La Borsa di Shanghai, dopo esser cresciuta in un anno del 150%, in meno di due mesi ha perso oltre un terzo della sua capitalizzazione e ieri, 24 agosto, ha perso un altro 8,5%, da aggiungere all’11% ceduto la settimana precedente, trascinando con sé Hong Kong, Shenzhen, le Borse europee, quelle emergenti e persino Wall Street.
E tutto lascia ritenere che non sia finita, anzi, c’è il serio rischio che ancor di peggio possa accadere.
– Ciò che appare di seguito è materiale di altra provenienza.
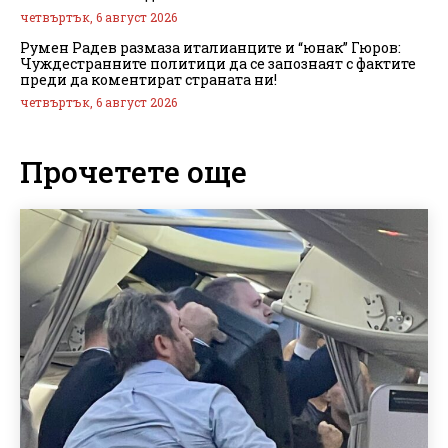
четвъртък, 6 август 2026
Румен Радев размаза италианците и “юнак” Гюров:
Чуждестранните политици да се запознаят с фактите
преди да коментират страната ни!
четвъртък, 6 август 2026
Прочетете още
Perché le successive e non del tutto inattese svalutazioni della moneta cinese non hanno abbassato la febbre delle Borse, così come si sono rivelate sostanzialmente inefficaci le pur eccezionali misure fin qui adottate dal Governo cinese e dalla Bank of China, quali il blocco di tutti i prestiti garantiti da azioni, l’ordine “perentorio” impartito alle molte aziende statali di acquistare titoli azionari, il “divieto a vendere” imposto a chiunque possieda almeno il 5% delle azioni di grandi imprese e ben due massicce iniezioni di liquidità nel sistema bancario e finanziario del Paese. A quanto si dice nei corridoi della finanza internazionale, infatti, pare che Governo e Banca del Popolo si preparerebbero a misure ancor più straordinarie e rischiose, dal dirottamento sulla Borsa del 30% degli accantonamenti dei Fondi Pensione statali ai circa 100 miliardi di dollari da riversare sull’economia con la riduzione di mezzo punto delle riserve bancarie obbligatorie.
Ciò malgrado, mercati ed operatori finanziari si fidano sempre meno del Governo cinese, che ancora annuncia per quest’anno una crescita del 7% o poco meno, sempre più convinti che la Cina, nel 2015 e nel prevedibile avvenire, potrebbe crescere poco sopra, forse addirittura sotto lo zero. E, a giudicare da quel che sta accadendo, probabilmente non hanno torto, visto che le Borse continuano a scendere in Cina e nel resto del mondo e che la liquidità riversata a piene mani dalle autorità cinesi nel sistema finanziario del Paese sembra non riuscire ad evitare alla Cina ed all’economia mondiale una nuova crisi, ancor più preoccupante di quella non ancora del tutto finita.
Una crisi che ricorda quella del 2008 e, anche se l’epicentro è diverso (allora partì dagli Usa), potrebbe contagiare allo stesso modo, se non di più, tutta l’economia reale mondiale.
La Cina, infatti, è pur sempre la seconda economia del pianeta, prima per esportazione di manufatti e per importazione di materie prime, con una “massa commerciale critica” più che sufficiente a condizionare buona parte degli scambi internazionali e, in primo luogo, il mercato delle “commodities”. I guai cinesi, perciò, diventano inevitabilmente e rapidamente guai di tutto il mondo: hanno spinto come mai al ribasso i prezzi del petrolio e delle altre materie prime, hanno arrestato ed invertito la fin qui sostenuta corsa delle economie emergenti, stanno sconvolgendo le Borse mondiali, rischiano di accendere una pesantissima ipoteca sulla ripresa mondiale, lenta ovunque, modesta in Europa, assolutamente incerta in Italia. Inoltre e soprattutto, la svalutazione obiettivamente competitiva dello yuan ha già messo in movimento più che equivalenti ed altrettanto competitive svalutazioni prima nei Paesi Emergenti asiatici e subito dopo poi nell’intero sistema dei BRICS, fino a lambire nei giorni scorsi l’euro e, a simmetria inversa, il dollaro, inquietante premessa di una devastante guerra valutaria “tutti contro tutti”.